- _REQUIREMENT_
Look through the records below and give the number of lines holding the string "footer", nothing more.

▼▼▼

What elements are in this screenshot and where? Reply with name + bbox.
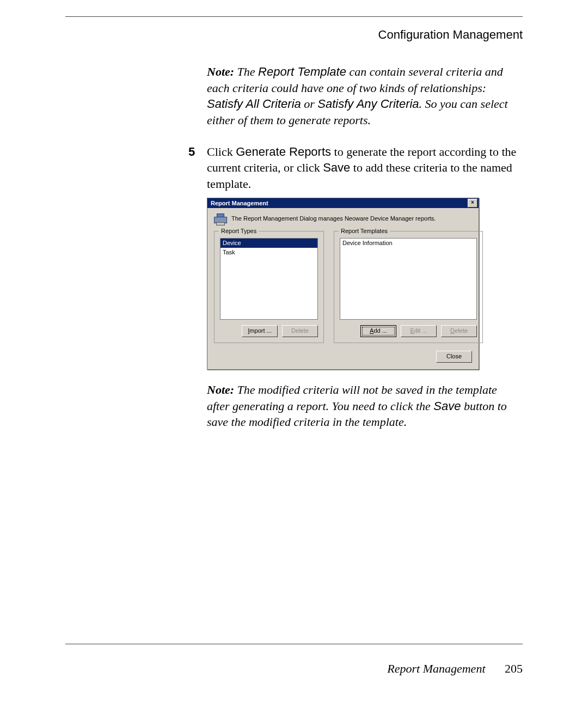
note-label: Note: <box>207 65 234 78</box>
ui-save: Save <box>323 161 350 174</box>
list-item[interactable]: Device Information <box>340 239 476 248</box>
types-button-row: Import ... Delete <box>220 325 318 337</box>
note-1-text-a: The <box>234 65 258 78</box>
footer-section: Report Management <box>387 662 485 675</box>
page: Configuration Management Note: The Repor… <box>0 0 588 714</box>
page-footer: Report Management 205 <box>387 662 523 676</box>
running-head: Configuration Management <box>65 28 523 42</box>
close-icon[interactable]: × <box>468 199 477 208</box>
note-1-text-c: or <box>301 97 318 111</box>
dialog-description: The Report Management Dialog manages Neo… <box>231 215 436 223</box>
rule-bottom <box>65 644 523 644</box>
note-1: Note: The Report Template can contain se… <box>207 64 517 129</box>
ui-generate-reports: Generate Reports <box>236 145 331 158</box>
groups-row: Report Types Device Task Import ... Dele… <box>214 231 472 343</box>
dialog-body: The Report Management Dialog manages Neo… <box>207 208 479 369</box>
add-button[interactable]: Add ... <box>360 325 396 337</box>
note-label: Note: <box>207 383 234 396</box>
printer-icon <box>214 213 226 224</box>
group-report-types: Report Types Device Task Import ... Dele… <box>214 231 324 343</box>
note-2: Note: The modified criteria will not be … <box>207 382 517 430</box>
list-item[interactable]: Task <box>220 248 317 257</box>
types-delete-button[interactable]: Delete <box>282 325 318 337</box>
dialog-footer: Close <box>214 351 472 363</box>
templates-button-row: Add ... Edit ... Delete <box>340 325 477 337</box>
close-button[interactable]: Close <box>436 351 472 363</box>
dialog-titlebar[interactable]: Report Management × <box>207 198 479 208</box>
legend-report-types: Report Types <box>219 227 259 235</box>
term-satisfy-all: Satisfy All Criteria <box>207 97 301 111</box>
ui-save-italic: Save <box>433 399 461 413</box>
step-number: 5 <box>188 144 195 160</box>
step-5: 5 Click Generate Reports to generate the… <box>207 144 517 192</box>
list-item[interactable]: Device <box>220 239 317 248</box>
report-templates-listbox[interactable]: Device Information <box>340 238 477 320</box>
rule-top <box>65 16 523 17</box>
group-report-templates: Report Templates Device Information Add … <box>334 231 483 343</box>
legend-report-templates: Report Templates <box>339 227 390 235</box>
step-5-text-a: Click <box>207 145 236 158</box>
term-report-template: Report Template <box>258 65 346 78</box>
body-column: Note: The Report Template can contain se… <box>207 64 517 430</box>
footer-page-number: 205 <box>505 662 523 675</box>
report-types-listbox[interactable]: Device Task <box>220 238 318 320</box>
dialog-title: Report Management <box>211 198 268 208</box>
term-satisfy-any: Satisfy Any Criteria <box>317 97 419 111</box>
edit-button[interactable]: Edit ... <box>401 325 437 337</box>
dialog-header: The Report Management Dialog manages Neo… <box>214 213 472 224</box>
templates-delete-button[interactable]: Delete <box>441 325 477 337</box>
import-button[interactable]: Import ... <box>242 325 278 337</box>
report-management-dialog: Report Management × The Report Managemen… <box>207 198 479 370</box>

▲▲▲
▼▼▼

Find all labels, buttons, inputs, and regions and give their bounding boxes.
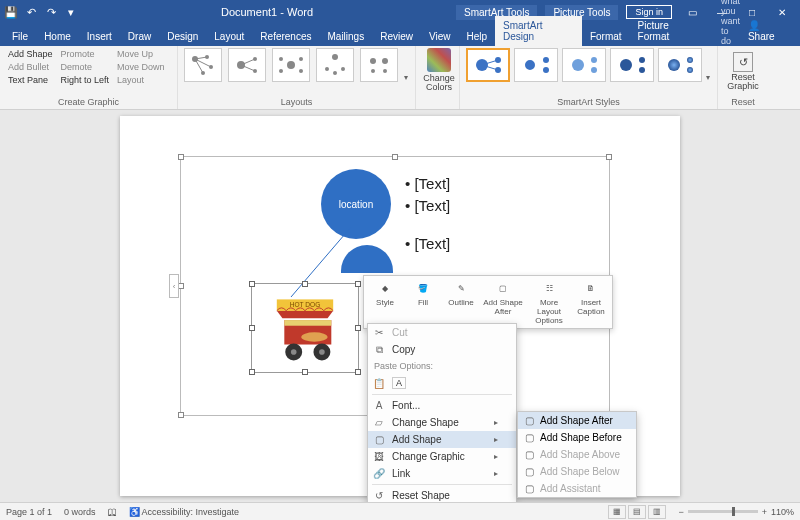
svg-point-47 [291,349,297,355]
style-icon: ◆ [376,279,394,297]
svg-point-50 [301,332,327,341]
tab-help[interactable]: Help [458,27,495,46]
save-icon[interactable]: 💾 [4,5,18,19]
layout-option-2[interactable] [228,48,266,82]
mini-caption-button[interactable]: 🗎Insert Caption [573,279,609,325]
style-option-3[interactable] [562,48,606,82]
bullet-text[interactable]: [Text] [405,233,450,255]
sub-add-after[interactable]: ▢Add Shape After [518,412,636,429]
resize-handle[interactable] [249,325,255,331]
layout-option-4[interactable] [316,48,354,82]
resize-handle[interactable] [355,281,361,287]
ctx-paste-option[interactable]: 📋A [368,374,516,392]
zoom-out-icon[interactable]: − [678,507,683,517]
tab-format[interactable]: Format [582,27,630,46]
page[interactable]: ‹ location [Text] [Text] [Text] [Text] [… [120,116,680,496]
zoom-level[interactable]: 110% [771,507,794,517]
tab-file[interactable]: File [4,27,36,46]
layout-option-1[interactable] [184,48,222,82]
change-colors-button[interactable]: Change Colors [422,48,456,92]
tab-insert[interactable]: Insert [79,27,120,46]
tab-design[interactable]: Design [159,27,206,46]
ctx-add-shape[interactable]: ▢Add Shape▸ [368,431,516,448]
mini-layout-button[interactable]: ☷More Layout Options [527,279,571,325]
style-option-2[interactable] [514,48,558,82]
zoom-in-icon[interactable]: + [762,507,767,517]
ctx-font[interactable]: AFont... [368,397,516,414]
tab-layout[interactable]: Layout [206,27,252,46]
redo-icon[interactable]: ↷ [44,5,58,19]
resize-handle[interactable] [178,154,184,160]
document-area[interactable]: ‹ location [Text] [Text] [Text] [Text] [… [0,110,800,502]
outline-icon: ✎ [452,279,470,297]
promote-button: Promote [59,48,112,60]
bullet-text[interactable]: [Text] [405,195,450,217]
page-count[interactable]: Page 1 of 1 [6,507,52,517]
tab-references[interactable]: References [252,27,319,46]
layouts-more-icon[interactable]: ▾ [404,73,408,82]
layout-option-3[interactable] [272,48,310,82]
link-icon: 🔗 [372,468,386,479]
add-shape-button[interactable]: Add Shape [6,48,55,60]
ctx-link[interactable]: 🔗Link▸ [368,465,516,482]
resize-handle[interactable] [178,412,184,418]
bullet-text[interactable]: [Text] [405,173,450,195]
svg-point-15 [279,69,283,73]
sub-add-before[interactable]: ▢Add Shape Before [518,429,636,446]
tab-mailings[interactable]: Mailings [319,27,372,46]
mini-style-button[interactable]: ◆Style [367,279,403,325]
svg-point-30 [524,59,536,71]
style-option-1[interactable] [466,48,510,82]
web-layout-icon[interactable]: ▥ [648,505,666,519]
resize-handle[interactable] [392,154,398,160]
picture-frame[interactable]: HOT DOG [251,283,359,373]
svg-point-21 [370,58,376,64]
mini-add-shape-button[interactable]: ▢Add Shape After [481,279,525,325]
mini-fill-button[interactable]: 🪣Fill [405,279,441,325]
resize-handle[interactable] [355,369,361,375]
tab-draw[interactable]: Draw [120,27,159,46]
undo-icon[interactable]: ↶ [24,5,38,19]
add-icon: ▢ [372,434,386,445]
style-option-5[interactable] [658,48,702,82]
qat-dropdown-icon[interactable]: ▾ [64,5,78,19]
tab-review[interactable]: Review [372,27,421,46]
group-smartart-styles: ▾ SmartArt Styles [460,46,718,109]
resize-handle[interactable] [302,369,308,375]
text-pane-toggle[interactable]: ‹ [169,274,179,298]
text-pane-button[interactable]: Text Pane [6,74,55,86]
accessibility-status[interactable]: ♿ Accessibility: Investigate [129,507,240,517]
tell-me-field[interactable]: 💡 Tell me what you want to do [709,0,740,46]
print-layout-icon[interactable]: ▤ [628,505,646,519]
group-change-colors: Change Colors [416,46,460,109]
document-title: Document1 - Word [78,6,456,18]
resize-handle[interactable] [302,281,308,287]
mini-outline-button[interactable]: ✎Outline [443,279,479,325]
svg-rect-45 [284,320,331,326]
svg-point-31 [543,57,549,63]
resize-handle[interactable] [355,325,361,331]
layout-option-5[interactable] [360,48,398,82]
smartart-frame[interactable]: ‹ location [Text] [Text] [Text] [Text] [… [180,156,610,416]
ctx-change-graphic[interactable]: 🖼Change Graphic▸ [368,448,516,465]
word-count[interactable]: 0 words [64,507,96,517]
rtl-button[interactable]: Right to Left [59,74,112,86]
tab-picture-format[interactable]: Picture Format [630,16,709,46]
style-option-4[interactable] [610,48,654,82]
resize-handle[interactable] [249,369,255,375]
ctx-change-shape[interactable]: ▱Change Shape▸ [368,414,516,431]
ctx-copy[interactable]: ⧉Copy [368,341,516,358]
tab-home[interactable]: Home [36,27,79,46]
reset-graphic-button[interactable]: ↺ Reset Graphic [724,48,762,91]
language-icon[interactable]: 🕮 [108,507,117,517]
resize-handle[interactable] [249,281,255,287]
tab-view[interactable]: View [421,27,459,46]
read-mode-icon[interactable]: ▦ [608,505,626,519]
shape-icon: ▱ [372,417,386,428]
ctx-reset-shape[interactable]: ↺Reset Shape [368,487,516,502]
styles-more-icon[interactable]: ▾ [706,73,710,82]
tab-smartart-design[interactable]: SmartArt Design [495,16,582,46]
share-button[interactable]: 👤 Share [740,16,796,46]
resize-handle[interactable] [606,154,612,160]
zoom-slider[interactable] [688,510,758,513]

▲▲▲

- _ANSWER TO THIS TASK_
4